Leaving Mayapedal was a relief – we were on the road again, back into our journey. It was also hard, with conversations often falling back to wonderings about how people were doing or how the bici-lavadora proyecto was going. We formed some special friendships while we were there, especially as the “population” was pretty steady for the last few days, and smaller with only 4 other people. Conversations waxed and waned, with a constant theme of Language. Spanish for the english speakers and the vagaries of English for the spanish speakers. A prime example of this, which had all the english speakers unable to connect a coherent thought to another for a few minutes, was from Javier. He’d worked as a telephone sales person in Ireland a few years ago, and had a pretty good grasp of things. He was lamenting the difficulties in knowing how to pronounce english words if you only know how to spell them as there are so many different vowel sounds. This in contrast to spanish, where if you can say it, you know how to spell it without too much more effort. We heard: “You need to have more Bowels”
Unfortunately for him, the Spanish pronounce V as B….
Our plan for the final stretch in Guatemala was to skirt round the southern side of Guatemala City, then take a more-or-less straight line towards the border at El Florido. Happily there was a nice network of small roads to get us there. We didn’t think much more about it. Our route to San Andrés had been pretty hilly, and things didn’t let up from there onwards either.
We didn’t do a particularly good job of taking photos along the way, but picture lots of quiet roads with occasional Guatemalan carrying precarious loads of firewood using straps across their foreheads. Gathering and transporting firewood together with hand-washing clothes probably take up most of their time.
The climate warmed up as we moved east, so we’re now back on long midday breaks, maximally early starts and lots of cold drinks.
Despite feeling as if we’d spent a long time in Guatemala, we’d only done just over 2 weeks of riding and under 1000km. A stunning contrast to the USA and México. The trend will probably continue until we make it to Colombia and the mighty Andes.
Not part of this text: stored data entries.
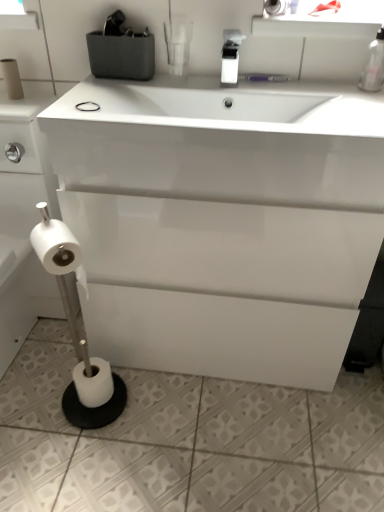 Question: From a real-world perspective, is white glossy soap dispenser at upper center, which is counted as the 1th bottle, starting from the left, physically below white matte toilet paper at lower left, placed as the 2th toilet paper when sorted from bottom to top?

Choices:
 (A) no
 (B) yes

Answer: (A)

Question: Considering the relative sizes of white glossy soap dispenser at upper center, the 2th bottle in the right-to-left sequence, and white matte toilet paper at lower left, the 3th toilet paper viewed from the right, in the image provided, is white glossy soap dispenser at upper center, the 2th bottle in the right-to-left sequence, taller than white matte toilet paper at lower left, the 3th toilet paper viewed from the right,?

Choices:
 (A) yes
 (B) no

Answer: (B)

Question: Is white glossy soap dispenser at upper center, the 2th bottle in the right-to-left sequence, bigger than white matte toilet paper at lower left, placed as the 2th toilet paper when sorted from bottom to top?

Choices:
 (A) yes
 (B) no

Answer: (B)

Question: Is white glossy soap dispenser at upper center, which is counted as the 1th bottle, starting from the left, thinner than white matte toilet paper at lower left, placed as the 2th toilet paper when sorted from bottom to top?

Choices:
 (A) yes
 (B) no

Answer: (B)

Question: Does white glossy soap dispenser at upper center, which is counted as the 1th bottle, starting from the left, have a greater width compared to white matte toilet paper at lower left, the 3th toilet paper viewed from the right?

Choices:
 (A) yes
 (B) no

Answer: (A)

Question: Does white glossy soap dispenser at upper center, the 2th bottle in the right-to-left sequence, contain white matte toilet paper at lower left, placed as the 2th toilet paper when sorted from bottom to top?

Choices:
 (A) no
 (B) yes

Answer: (A)

Question: From the image's perspective, is transparent plastic window screen at upper left on white matte toilet paper at left, which is counted as the 2th toilet paper, starting from the top?

Choices:
 (A) no
 (B) yes

Answer: (B)

Question: Could you tell me if transparent plastic window screen at upper left is turned towards white matte toilet paper at left, which is counted as the 2th toilet paper, starting from the top?

Choices:
 (A) no
 (B) yes

Answer: (A)

Question: Is transparent plastic window screen at upper left positioned with its back to white matte toilet paper at left, which is counted as the 2th toilet paper, starting from the top?

Choices:
 (A) no
 (B) yes

Answer: (A)

Question: Is transparent plastic window screen at upper left positioned in front of white matte toilet paper at left, which is counted as the 4th toilet paper, starting from the right?

Choices:
 (A) no
 (B) yes

Answer: (B)

Question: From the image's perspective, is transparent plastic window screen at upper left below white matte toilet paper at left, which is counted as the 4th toilet paper, starting from the right?

Choices:
 (A) yes
 (B) no

Answer: (B)

Question: Is transparent plastic window screen at upper left further to the viewer compared to white matte toilet paper at left, which is counted as the 1th toilet paper, starting from the left?

Choices:
 (A) yes
 (B) no

Answer: (B)

Question: From the image's perspective, is black rubber band at upper center located beneath white matte toilet paper at left, which is counted as the 2th toilet paper, starting from the top?

Choices:
 (A) no
 (B) yes

Answer: (B) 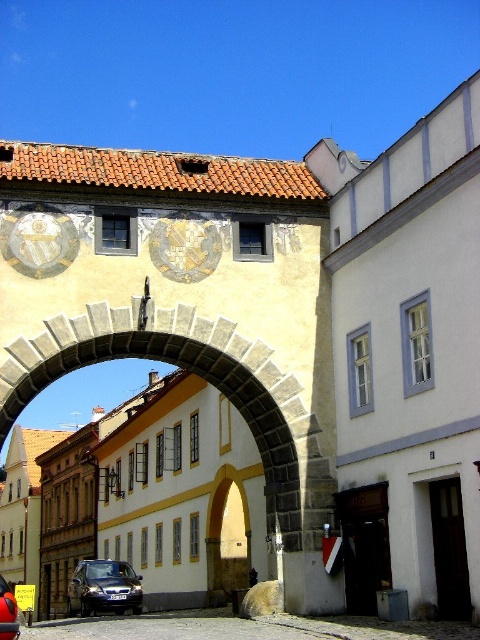 Between point (105, 570) and point (1, 608), which one is positioned in front?

Point (1, 608)

Between dark gray metallic car at lower left and shiny black car at center, which one has more height?

With more height is dark gray metallic car at lower left.

Describe the element at coordinates (104, 588) in the screenshot. I see `dark gray metallic car at lower left` at that location.

Find the location of a particular element. The image size is (480, 640). dark gray metallic car at lower left is located at coordinates (104, 588).

Which of these two, gold textured clock at center or dark gray metallic car at lower left, stands taller?

With more height is dark gray metallic car at lower left.

Does gold textured clock at center have a greater height compared to dark gray metallic car at lower left?

No, gold textured clock at center is not taller than dark gray metallic car at lower left.

Is point (206, 260) positioned after point (101, 580)?

No, (206, 260) is in front of (101, 580).

Where is `gold textured clock at center`? Image resolution: width=480 pixels, height=640 pixels. gold textured clock at center is located at coordinates (184, 246).

Can you confirm if stone archway at center is smaller than gold textured clock at center?

No, stone archway at center is not smaller than gold textured clock at center.

Looking at this image, which is more to the right, stone archway at center or gold textured clock at center?

stone archway at center

At what (x,y) coordinates should I click in order to perform the action: click on stone archway at center. Please return your answer as a coordinate pair (x, y). This screenshot has width=480, height=640. Looking at the image, I should click on (186, 368).

The image size is (480, 640). Identify the location of stone archway at center. (186, 368). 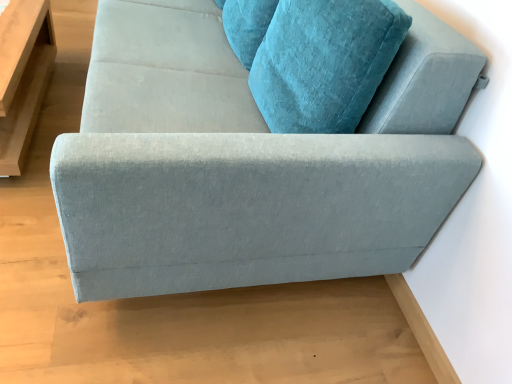 Question: From the image's perspective, is light brown wooden table at left positioned above or below matte gray couch at center?

Choices:
 (A) above
 (B) below

Answer: (B)

Question: From a real-world perspective, is light brown wooden table at left positioned above or below matte gray couch at center?

Choices:
 (A) above
 (B) below

Answer: (B)

Question: Based on their sizes in the image, would you say light brown wooden table at left is bigger or smaller than matte gray couch at center?

Choices:
 (A) small
 (B) big

Answer: (A)

Question: Would you say matte gray couch at center is to the left or to the right of light brown wooden table at left in the picture?

Choices:
 (A) left
 (B) right

Answer: (B)

Question: Is point (163, 246) closer or farther from the camera than point (26, 23)?

Choices:
 (A) farther
 (B) closer

Answer: (B)

Question: Is matte gray couch at center in front of or behind light brown wooden table at left in the image?

Choices:
 (A) front
 (B) behind

Answer: (A)

Question: From the image's perspective, relative to light brown wooden table at left, is matte gray couch at center above or below?

Choices:
 (A) below
 (B) above

Answer: (B) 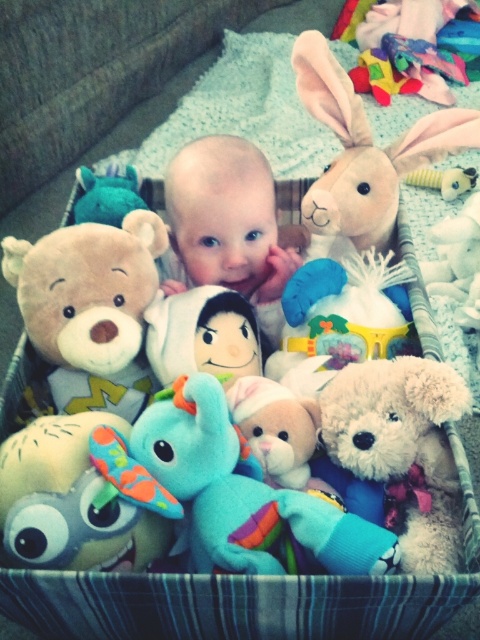 Does soft plush toys at center have a smaller size compared to teal plush elephant at center?

No, soft plush toys at center is not smaller than teal plush elephant at center.

Does point (144, 180) come farther from viewer compared to point (250, 472)?

Yes, point (144, 180) is farther from viewer.

Locate an element on the screen. soft plush toys at center is located at coordinates (229, 605).

Between teal plush elephant at center and soft plush elephant at center, which one appears on the right side from the viewer's perspective?

teal plush elephant at center is more to the right.

Can you confirm if teal plush elephant at center is positioned to the left of soft plush elephant at center?

No, teal plush elephant at center is not to the left of soft plush elephant at center.

Between point (204, 502) and point (141, 536), which one is positioned in front?

Positioned in front is point (141, 536).

Where is `teal plush elephant at center`? The image size is (480, 640). teal plush elephant at center is located at coordinates (243, 492).

Does smooth skin baby at center appear over multicolored fabric toy at upper right?

Actually, smooth skin baby at center is below multicolored fabric toy at upper right.

Is point (177, 188) behind point (400, 22)?

No, it is in front of (400, 22).

What do you see at coordinates (228, 224) in the screenshot? Image resolution: width=480 pixels, height=640 pixels. I see `smooth skin baby at center` at bounding box center [228, 224].

Locate an element on the screen. The width and height of the screenshot is (480, 640). smooth skin baby at center is located at coordinates [x=228, y=224]. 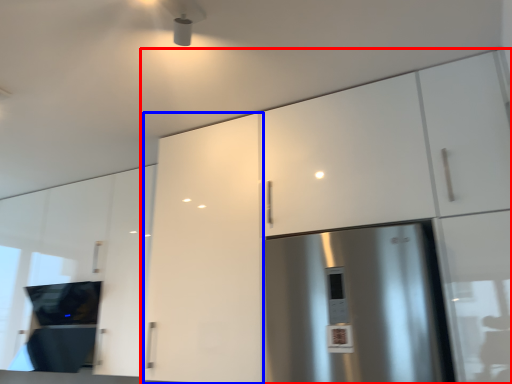 Question: Which of the following is the farthest to the observer, cabinetry (highlighted by a red box) or cabinetry (highlighted by a blue box)?

Choices:
 (A) cabinetry
 (B) cabinetry

Answer: (B) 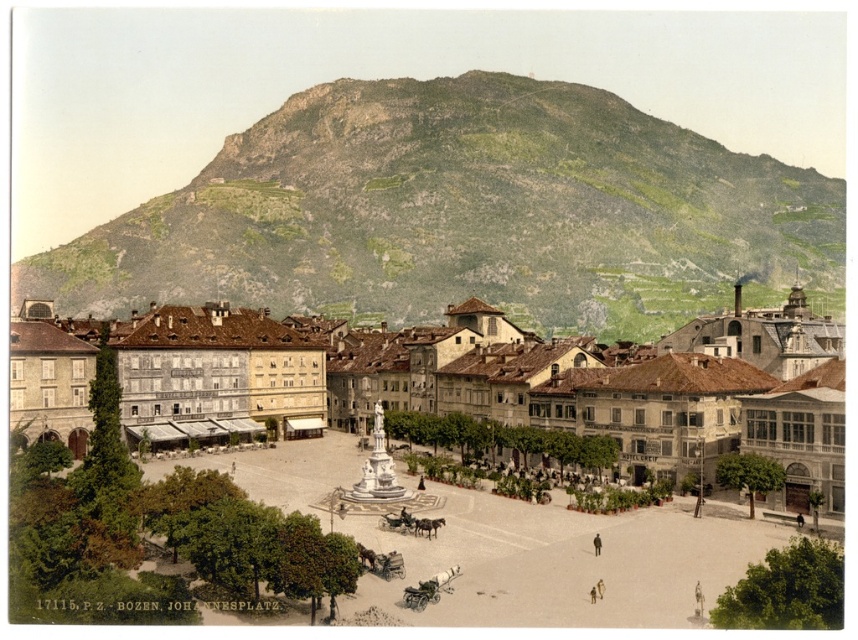 You are a visitor in the town square and want to know which object is taller between the matte stone fountain at center and the dark brown coat at center. Which one is taller?

The matte stone fountain at center is much taller than the dark brown coat at center.

You are standing in the town square and want to take a photo of the green grassy mountain at upper center. Which direction should you face to capture it in your viewfinder?

The green grassy mountain at upper center is located at point (464,212), which is in the upper center of the image. To capture it, you should face towards the upper center direction, likely looking towards the mountain backdrop behind the square.

You are a tourist in the town square and you see the dark brown coat at center and the green grassy mountain at upper center. Which object is closer to you?

The dark brown coat at center is behind the green grassy mountain at upper center, so the green grassy mountain at upper center is closer to you.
Another, somewhat more minor observation, made recently is that when you read that a place is a “beautiful colonial town with lots of charm” it will almost certainly have cobbled streets that render it varyingly unfriendly to bicycles. Antigua Guatemala and Copán Ruinas exemplify this. Further evidence on this theory will be presented in due course as we pass through Gracias and other Honduran colonial towns…
In Copán Ruinas, which is actually the town near the Mayan ruins, not the actual ruins themselves, we got our final fix of things Mayan as we will now move out of the main Mayan mesoamerica. The ruins here are famed for their sculptures, particularly the stellae (double human height spires). Sarah also went to a local bird sanctuary while Tom attempted to do some “work”. Colourful birds are definitely a step-up from the intricacies of health expenditure in developing countries!